From memory I believe that I ate less than the previous Christmas and that the meal took longer to eat particularly because normal watching keeping duties such as taking traffic lists, weather forecasts and observing silence periods had to take priority. Also because all courses were delivered to the Radio Room at the same time the Christmas pudding and custard were stone cold by the time I got round to eating them.
One thing that I still remember that I had not experienced the previous year on Mahseer was the bonhomie on the International Distress Frequency with ships calling CQ (all stations call) merry Christmas to one another. However for reasons best known to the ship’s R/O’s, none of those calls were accompanied by the ship’s call sign. This calling was present through all four watches of the day although the number of ships calling at any one time diminished to an almost non existent level during the fourth and final watch of the day.

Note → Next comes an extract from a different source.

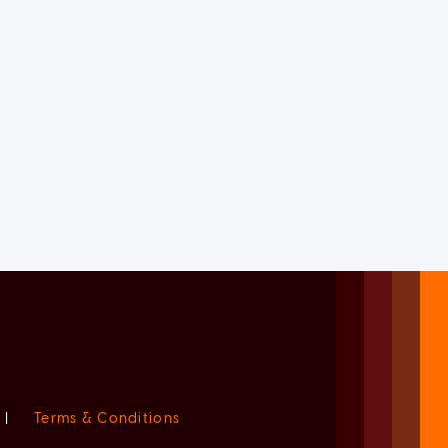
|
Terms & Conditions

On both the Mahseer and Magdapur the free time in the evening of Christmas day was spent socialising and listening to the BBC World service.

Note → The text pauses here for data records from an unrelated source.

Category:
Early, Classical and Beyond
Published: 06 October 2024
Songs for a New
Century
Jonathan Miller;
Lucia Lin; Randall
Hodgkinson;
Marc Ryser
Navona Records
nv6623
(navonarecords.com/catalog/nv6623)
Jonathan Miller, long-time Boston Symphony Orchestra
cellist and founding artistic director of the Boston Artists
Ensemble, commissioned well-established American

To the best of my knowledge no one amongst the officers of either ship exchanged Christmas cards or presents but an attempt had been made by the Chief Stewards on both ships to decorate the dining saloon and bars. I remember that prior to departure on both trips my family had given me a small present to open on Christmas Day as a link to and a reminder of home.
Christmas is a special time and I believe that most people if given the chance would choose to celebrate it with their families. That is not always possible for key workers and is particularly true for seafarers. I believe that Thos & Jno Brocklebank did everything possible to give their seagoing staff the very best Christmas possible and it is one of the reasons why the company, so many years after its demise, is still held in such high regard by those such as me, who had the privilege of working for it.
Of the two, I preferred my Christmas on Mahseer but that might have been due to having fewer responsibilities and being on a ship with two R/Os. My two Christmases at sea also proved to me beyond any doubt, that food always tastes better and is more enjoyable when eaten in the company of others, whether colleagues, family or friends.